Sunday, January 09, 2011

Voters want schools and health care spared from cuts, poll finds

This is a good sign, but ensuring that education and health care programs are spared are going to rely heavily on the voice of our communities. The people have to be present in number this session!


Public wants two major areas of budget protected.

Sunday, Jan. 9, 2011

More than half of Texas' voters want lawmakers to spare public education and health care programs for children and lower-income families from spending cuts during the legislative session that starts this week, according to a new poll commissioned by the Austin American-Statesman and other newspapers.

Most voters also support an expansion of legalized gambling and keeping a limit on class sizes in elementary schools, while they do not want guns on university campuses.

The responses highlight the challenge awaiting lawmakers in the 140-day regular session that begins Tuesday. They must balance a state budget with a major money shortfall — estimated at $24 billion — caused by the national economic slowdown, a costly reduction in property taxes five years ago and the disappearance of billions of one-time federal stimulus dollars.

Voters gave Republicans an overwhelming victory in November, leaving the GOP with nearly two-thirds of the seats in the Legislature and every statewide office. Many have interpreted the election as a clear call for spending cuts, and in fact, a Texas newspapers poll conducted in the weeks before the election showed that voters prefer spending cuts to higher taxes.

But the new poll shows voters want more than half of the state budget protected.

Some 70 percent of respondents said lawmakers should not cut school spending, and 61 percent said they want no spending cuts on health care programs for children and low- to moderate-income families.

"Everybody would like to make cuts, but it's hard to actually make them where the most spending is," pollster Mickey Blum said.

She said Democrats, Republicans and independents all prefer not to cut education and health care. Also, a majority of poll respondents who voted in the November election oppose cuts to those programs.

Voters who turned out in a strong Republican year but are now reluctant to cut key areas of the state budget may be much more concerned about federal spending than state spending, Blum said. After all, the poll shows that 51 percent of registered voters think Texas is headed in the right direction, compared with 33 percent who said it's on the wrong track.

"There is in general much less anger and opposition to how the state is spending its money than to how the federal government is spending its money," Blum said.

Public education and two major health care programs for lower-income families — Medicaid and the Children's Health Insurance Program — account for more than half of all state spending.

So balancing the budget without touching those programs or increasing taxes would likely require major cuts elsewhere.

Voters are more willing to cut spending on colleges and universities, however. Pollsters found that 41 percent of respondents said lawmakers should cut higher education spending a little, while 12 percent said they should cut it a lot.
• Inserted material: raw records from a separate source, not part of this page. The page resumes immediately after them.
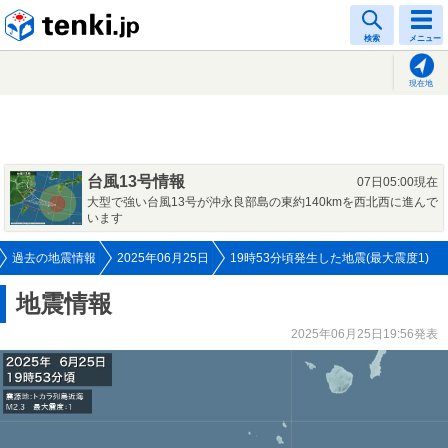
tenki.jp
検索
メニュー
現在地
台風13号情報
07日05:00現在
大型で強い台風13号が沖永良部島の東約140kmを西北西に進んで
います
過去の地震情報
2025年06月25日
19時53分頃発生した地震(最大震度1)
地震情報
2025年06月25日19:56発表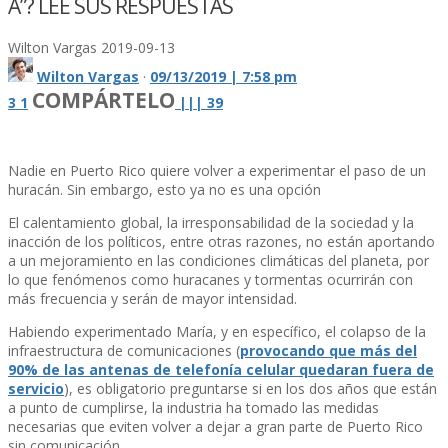
A”? LEE SUS RESPUESTAS
Wilton Vargas
2019-09-13
Wilton Vargas
·
09/13/2019 | 7:58 pm
COMPÁRTELO
3
1
|
|
|
39
Nadie en Puerto Rico quiere volver a experimentar el paso de un
huracán. Sin embargo, esto ya no es una opción
El calentamiento global, la irresponsabilidad de la sociedad y la
inacción de los polí­ticos, entre otras razones, no están aportando
a un mejoramiento en las condiciones climáticas del planeta, por
lo que fenómenos como huracanes y tormentas ocurrirán con
más frecuencia y serán de mayor intensidad.
Habiendo experimentado Marí­a, y en especí­fico, el colapso de la
infraestructura de comunicaciones (
provocando que más del
90% de las antenas de telefoní­a celular quedaran fuera de
servicio
), es obligatorio preguntarse si en los dos años que están
a punto de cumplirse, la industria ha tomado las medidas
necesarias que eviten volver a dejar a gran parte de Puerto Rico
sin comunicación.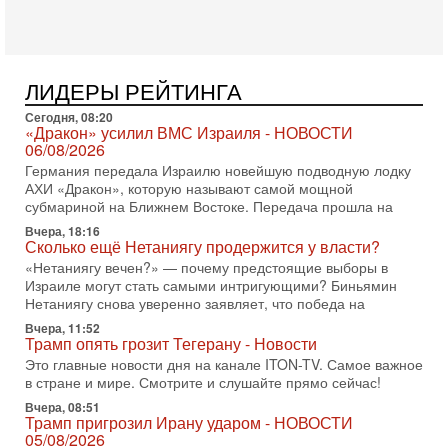
хочет эскалации, но КСИР готовит взрыв!
В эфире телеканала ITON-TV СЕРГЕЙ МИГДАЛЬ, эксперт
по вопросам безопасности, офицер запаса
Международного управления полиции Израиля, автор
ЛИДЕРЫ РЕЙТИНГА
31-07-2026, 09:02
Битва за разоружение ХАМАСа - НОВОСТИ
Сегодня, 08:20
«Дракон» усилил ВМС Израиля - НОВОСТИ
31/07/2026
06/08/2026
Сегодня президент США Дональд Трамп заявил о
Германия передала Израилю новейшую подводную лодку
достижении исторического соглашения о полном
АХИ «Дракон», которую называют самой мощной
разоружении ХАМАСа и других вооруженных группировок в
субмариной на Ближнем Востоке. Передача прошла на
30-07-2026, 17:59
Вчера, 18:16
Иран доведет Трампа до крайних мер? Разбор и
Сколько ещё Нетаниягу продержится у власти?
оценка от военного обозревателя Давида Шарпа
«Нетаниягу вечен?» — почему предстоящие выборы в
Ситуация вокруг противостояния Ирана и США накаляется
Израиле могут стать самыми интригующими? Биньямин
с каждым днем. Почему Трамп в самый последний момент
Нетаниягу снова уверенно заявляет, что победа на
отменил решение о нанесении тяжелых ударов
Вчера, 11:52
30-07-2026, 16:54
Трамп опять грозит Тегерану - Новости
Покупатель авиакомпании «Аркия» намерен
Это главные новости дня на канале ITON-TV. Самое важное
запретить полеты по субботам!
в стране и мире. Смотрите и слушайте прямо сейчас!
Вокруг возможной продажи авиакомпании «Аркия»
Вчера, 08:51
разгорается громкий конфликт.
Трамп пригрозил Ирану ударом - НОВОСТИ
30-07-2026, 08:16
05/08/2026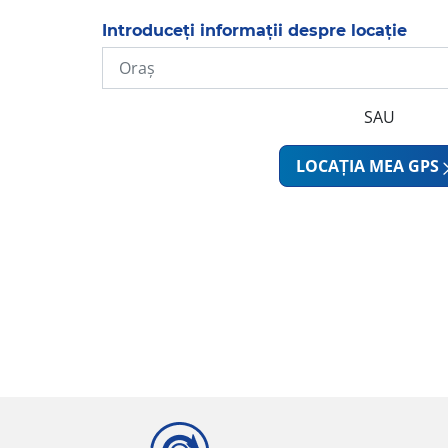
Introduceți informații despre locație
SAU
LOCAȚIA MEA GPS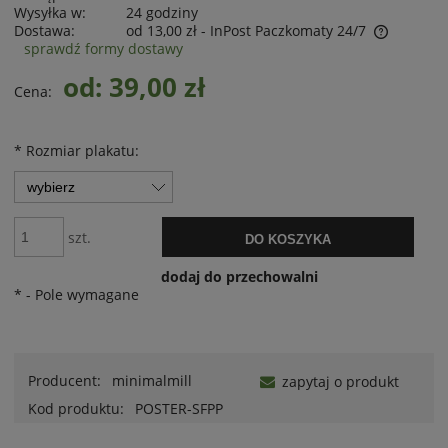
Wysyłka w:
24 godziny
Dostawa:
od 13,00 zł
- InPost Paczkomaty 24/7
sprawdź formy dostawy
od: 39,00 zł
Cena:
*
Rozmiar plakatu:
szt.
DO KOSZYKA
dodaj do przechowalni
*
- Pole wymagane
Producent:
minimalmill
zapytaj o produkt
Kod produktu:
POSTER-SFPP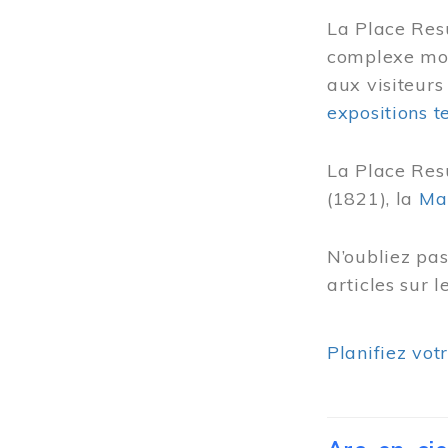
La Place Res
complexe mode
aux visiteurs
expositions 
La Place Res
(1821), la
Ma
N’oubliez pa
articles sur 
Planifiez vot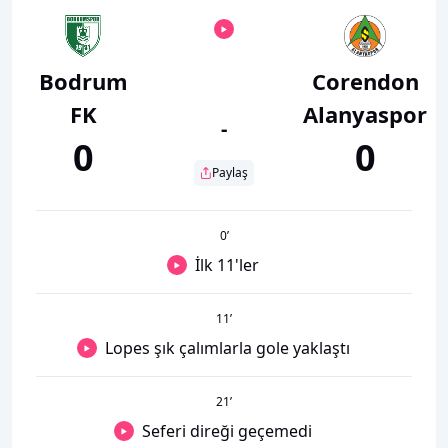
Bodrum
Corendon
FK
Alanyaspor
-
0
0
Paylaş
0
’
İlk 11'ler
11
’
Lopes şık çalımlarla gole yaklaştı
21
’
Seferi direği geçemedi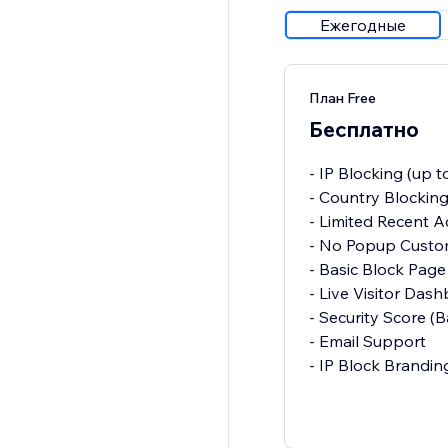
Ежегодные
План Free
Бесплатно
- IP Blocking (up t
- Country Blocking
- Limited Recent A
- No Popup Custo
- Basic Block Page
- Live Visitor Dash
- Security Score (B
- Email Support
- IP Block Brandi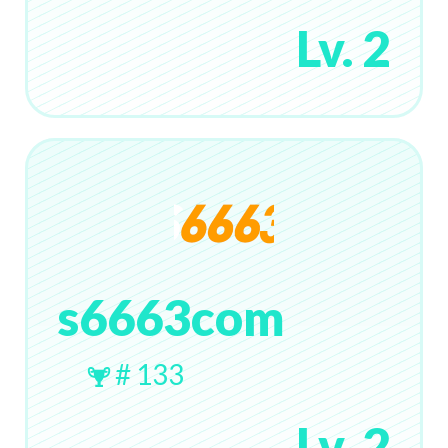
Lv. 2
s6663com
# 133
Lv. 2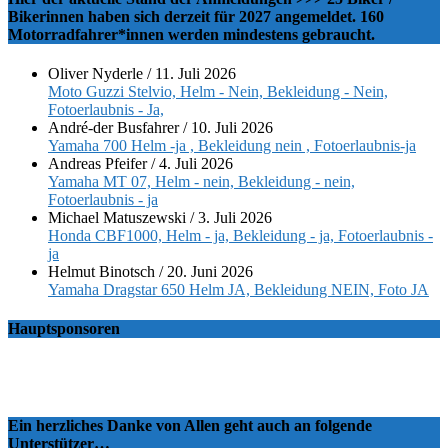
Bikerinnen haben sich derzeit für 2027 angemeldet. 160
Motorradfahrer*innen werden mindestens gebraucht.
Oliver Nyderle
/
11. Juli 2026
Moto Guzzi Stelvio, Helm - Nein, Bekleidung - Nein,
Fotoerlaubnis - Ja,
André-der Busfahrer
/
10. Juli 2026
Yamaha 700 Helm -ja , Bekleidung nein , Fotoerlaubnis-ja
Andreas Pfeifer
/
4. Juli 2026
Yamaha MT 07, Helm - nein, Bekleidung - nein,
Fotoerlaubnis - ja
Michael Matuszewski
/
3. Juli 2026
Honda CBF1000, Helm - ja, Bekleidung - ja, Fotoerlaubnis -
ja
Helmut Binotsch
/
20. Juni 2026
Yamaha Dragstar 650 Helm JA, Bekleidung NEIN, Foto JA
Hauptsponsoren
Ein herzliches Danke von Allen geht auch an folgende
Unterstützer…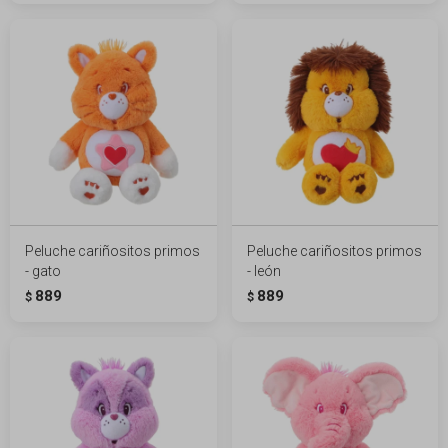
Peluche cariñositos primos
Peluche cariñositos primos
- gato
- león
889
889
$
$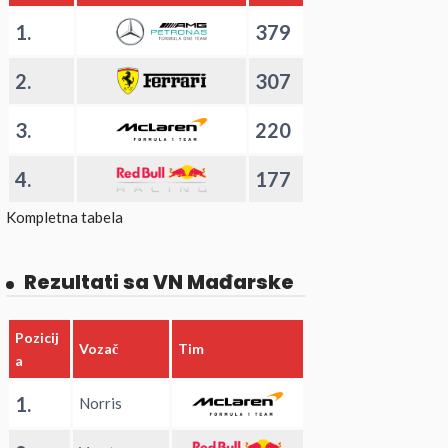
1.
379
2.
307
3.
220
4.
177
Kompletna tabela
Rezultati sa VN Mađarske
Pozicij
Vozač
Tim
a
1.
Norris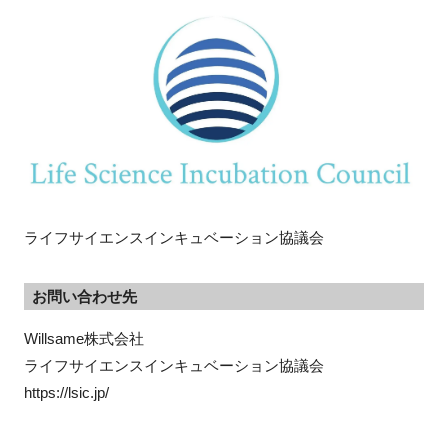
ライフサイエンスインキュベーション協議会
お問い合わせ先
Willsame株式会社

ライフサイエンスインキュベーション協議会

https://lsic.jp/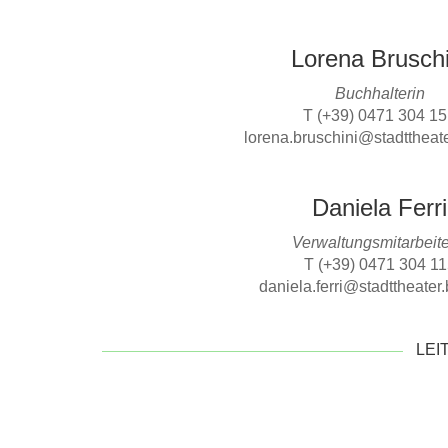
Lorena Bruschi
Buchhalterin
T (+39) 0471 304 1
lorena.bruschini@stadttheate
Daniela Ferri
Verwaltungsmitarbeite
T (+39) 0471 304 11
daniela.ferri@stadttheater.
LEI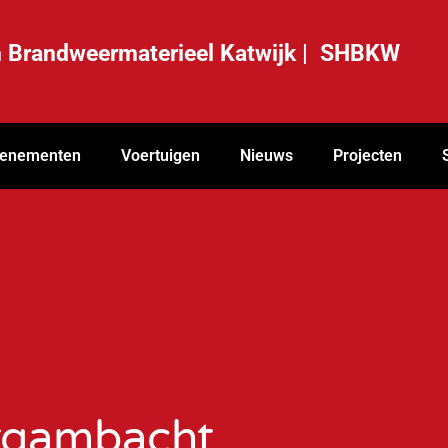
ch Brandweermaterieel Katwijk | SHBKW
enementen
Voertuigen
Nieuws
Projecten
rgambacht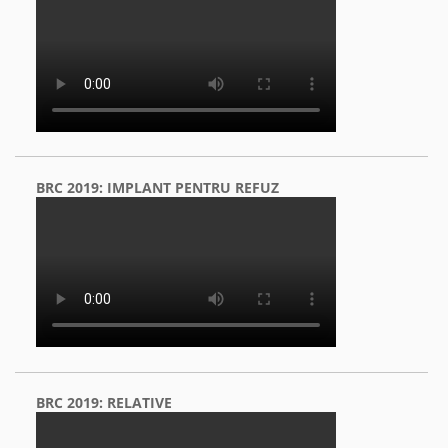
BRC 2019: IMPLANT PENTRU REFUZ
BRC 2019: RELATIVE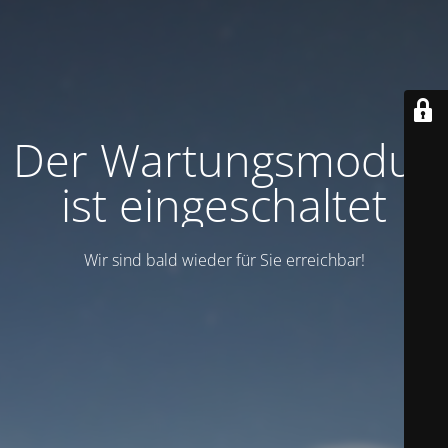
Der Wartungsmodus
ist eingeschaltet
Wir sind bald wieder für Sie erreichbar!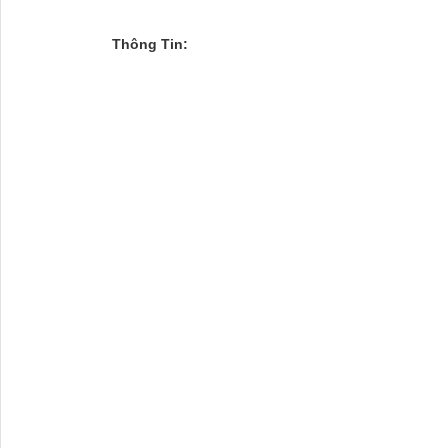
Thông Tin: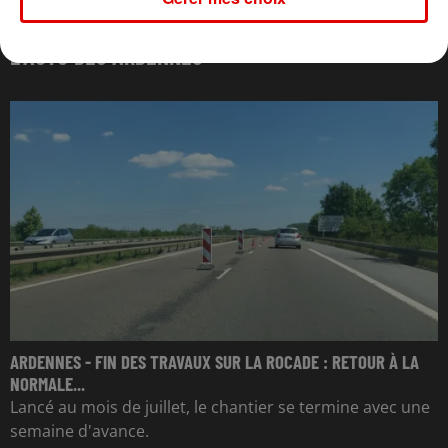
L'ACTU DES ARDENNES
ARDENNES - FIN DES TRAVAUX SUR LA ROCADE : RETOUR À LA
NORMALE...
Lancé au mois de juillet, le chantier se termine avec une
semaine d'avance.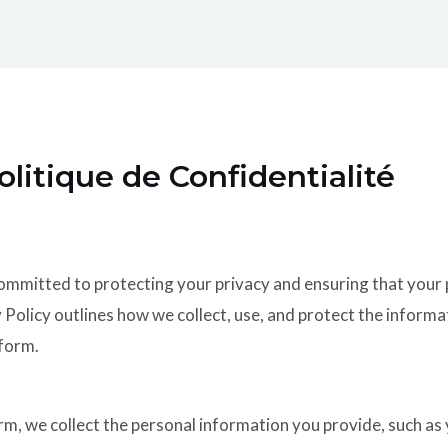
Home
About
Services
Pricing
Politique de Confidentialité
mmitted to protecting your privacy and ensuring that your 
y Policy outlines how we collect, use, and protect the inform
 form.
orm, we collect the personal information you provide, such 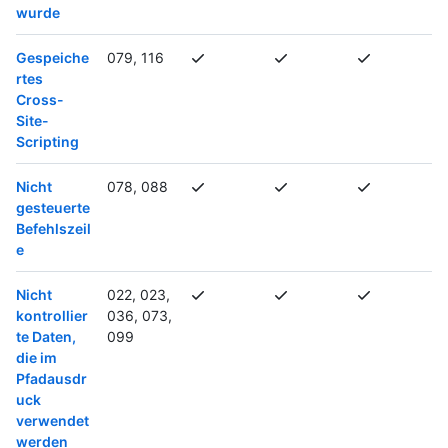
wurde
Gespeiche
079, 116
rtes
Cross-
Site-
Scripting
Nicht
078, 088
gesteuerte
Befehlszeil
e
Nicht
022, 023,
kontrollier
036, 073,
te Daten,
099
die im
Pfadausdr
uck
verwendet
werden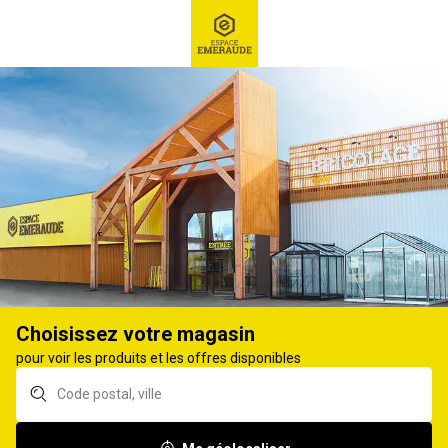
RECHERCHE
Ex : Robot tondeuse, ...
Pièces d'usure agricole
PIÈCES D'USURE SEMIS, FERTILISATION
31
produits
Affiner
Choisissez votre magasin
Dent de semoir
Dent de semoir
pour voir les produits et les offres disponibles
AMAZONE GW 166
AMAZONE GW 42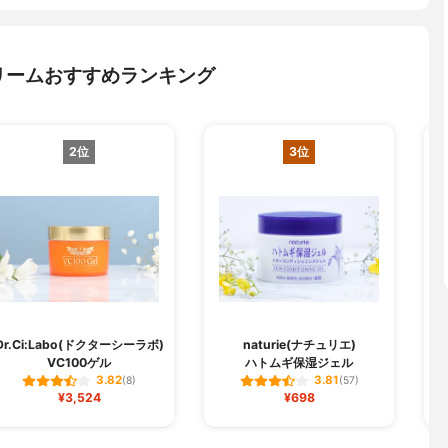
リームおすすめランキング
2位
3位
Dr.Ci:Labo(ドクターシーラボ)
naturie(ナチュリエ)
VC100ゲル
ハトムギ保湿ジェル
3.82
3.81
(8)
(57)
¥3,524
¥698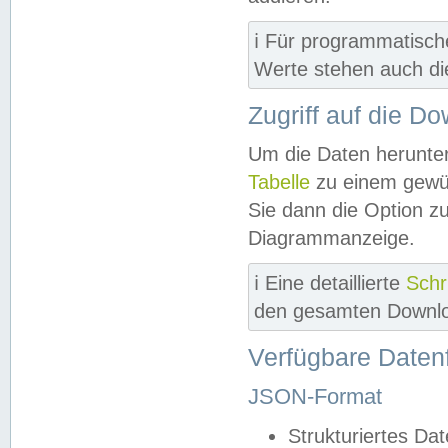
ℹ️ Für programmatisch
Werte stehen auch d
Zugriff auf die D
Um die Daten herunter
Tabelle
zu einem gewün
Sie dann die Option z
Diagrammanzeige.
ℹ️ Eine detaillierte
Schr
den gesamten Downlo
Verfügbare Daten
JSON-Format
Strukturiertes Da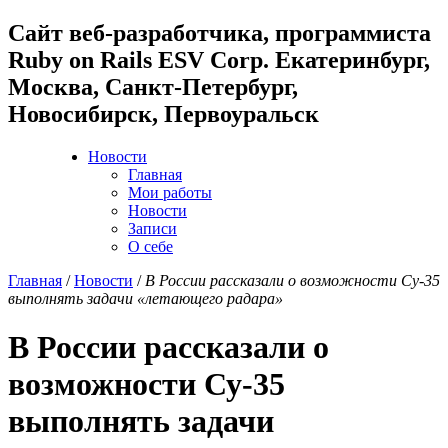
Cайт веб-разработчика, программиста
Ruby on Rails ESV Corp. Екатеринбург,
Москва, Санкт-Петербург,
Новосибирск, Первоуральск
Новости
Главная
Мои работы
Новости
Записи
О себе
Главная
/
Новости
/
В России рассказали о возможности Су-35
выполнять задачи «летающего радара»
В России рассказали о
возможности Су-35
выполнять задачи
Still, nearly four in 10 voters said they did not want any spending cuts in higher education.

Emilio Soto of Wilson County, which is east of San Antonio, said he would support small cuts to higher education.

"If you want to go to college, you should pay for it," said Soto. 57, who is retired from the Air Force. "I had to pay for it. That's one of the reasons I made a choice to go into the Air Force."

The gambling industry will mount a spirited lobbying campaign in the coming months to try to persuade lawmakers to create revenue for the state by allowing slot machines at racetracks or the construction of casinos in the state.

The poll found that 58 percent of registered voters support casinos or slots to raise revenue, and most of them support both.

Just 35 percent of respondents said Texas should not allow more gambling.

An expansion of gambling would require approval from the public, which means two-thirds of the House and Senate would have to vote to put it on a public ballot.

Lawmakers who are trying not to offend gambling opponents but also wanting to give casinos and slots at least some measure of support could claim that they wanted to give voters a choice.

"There isn't overwhelming support for increasing gambling, but there is majority support," Blum said.

If tax increases became necessary to balance the budget, voters would be much more likely to support an increase in cigarette taxes than any other increase.

"Not that many people smoke any more," Blum said. "It's easier to impose a cigarette tax if three-quarters of the people don't smoke."

Cigarette and tobacco taxes now generate about $1.6 billion per year for the state.

Some legislators and Comptroller Susan Combs have called for the Legislature to lift the 22-student-per-classroom limit on kindergarten through fourth grade in order to give schools more flexibility and, potentially, allow the state to save hundreds of millions of dollars by laying off teachers and other school employees.

But 61 percent of voters said they oppose raising that limit, while 34 percent support raising it.

Also, lawmakers are likely to consider a proposal to allow holders of concealed-handgun licenses to carry guns in buildings on university campuses. But two-thirds of registered voters in the poll said license-holders should not be allowed to carry guns on campuses.

"I'm not against concealed weapons as an ideological premise, but there are places I'd don't like for them to be," said Ron Spross, 64, a retired physicist from Houston. "I guess campuses are one."